Viaggio di Calvino alla riscoperta dell’immaginazione a partire dai tarocchi.

Il castello dei destini incrociati è un libro di Italo Calvino, pubblicato nell’ottobre 1973 da Einaudi.
Nella nota dell’edizione del ’73, Calvino scrisse: “mi sono applicato soprattutto a guardare i tarocchi con attenzione, con l’occhio di chi non sa cosa siano, e a trarne suggestioni e associazioni, a interpretarli secondo un’iconologia immaginaria. Quando le carte affiancate a caso mi davano una storia in cui riconoscevo un senso, mi mettevo a scriverla”.

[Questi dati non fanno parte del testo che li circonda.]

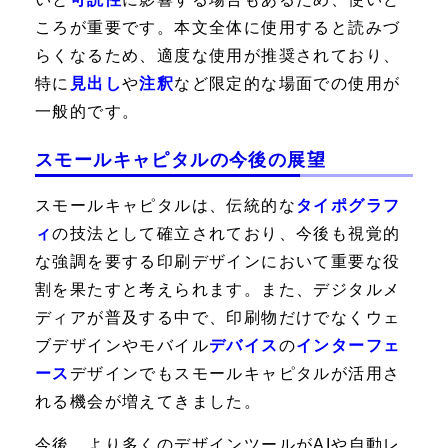
ころが重要です。本文全体に使用すると読みづ
らくなるため、適度な使用が推奨されており、
特に
見出し
や
注釈
など限定的な場面での使用が
一般的です。
スモールキャピタルの今後の展望
スモールキャピタルは、伝統的な
タイポグラフ
ィ
の技法として確立されており、今後も視覚的
な強調を要する印刷デザインにおいて重要な役
割を果たすと考えられます。また、デジタルメ
ディアが普及する中で、印刷物だけでなくウェ
ブデザインやモバイル
デバイス
の
インターフェ
ース
デザインでもスモールキャピタルが活用さ
れる機会が増えてきました。
今後、より多くのデザインツールがAIや自動レ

La narrazione, ambientata in un castello e in una taverna, si sviluppa nell’intera opera sotto forma di tante storie, che scaturiscono dall’immaginazione dell’autore alla vista di diversi tarocchi. I due luoghi dove i personaggi si ritrovano sono accomunati dal mutismo degli stessi una volta che vi entrano, così si trovano costretti a parlare a gesti e...con le carte in mano. Il castello, raggiungibile solo dopo aver attraversato un bosco pieno di tranelli e trappole di ogni tipo, è dunque luogo di approdo per coloro che escono vivi ma estremamente stanchi dalla boscaglia; tuttavia, l’aspetto del castello, con i suoi arredamenti sfarzosi e malandati allo stesso tempo, sembra quello di una locanda piuttosto che di una reggia. E’ qui che si incontrano persone diverse, accomunate dal viaggio e dalla lingua inutilizzabile, che passano il loro tempo all’interno della struttura raccontandosi storie tramite i tarocchi, disegni all’apparenza insignificanti a cui italo Calvino cerca di attribuire un nuovo e personale significato.
Con questo libro, che sembra un altro dei tanti “laboratori” letterari dello scrittore italiano, Calvino si inserisce in prima persona anche nel periodo letterario di Ludovico Ariosto, immaginandosi con i tarocchi la storia di Orlando e del suo amico Astolfo, mandato sulla Luna a cercare il senno del furioso, contenuto in un’ampolla, la più grande tra tutte quelle presenti sul suolo lunare.
Tra le altre storie raccontate, anche quelle di ladri, regine, foreste, mercanti e fanciulle, disposte in un ventaglio di personalità e situazioni di vita che mettono anche in crisi la personalità dello stesso protagonista-autore, che si chiede chi sia lui veramente, a quale tarocco egli si possa associare, e quale possa realmente raccontare la sua storia. Tutte le storie hanno qualche tarocco in comune e questo permette all’autore di poter intrecciare un folto insieme di immagini non staccate tra di loro, ciò diventa dunque occasione di similitudine con la vita di ogni uomo, la cui storia si intreccia con quella degli altri grazie a momenti e incontri vissuti insieme.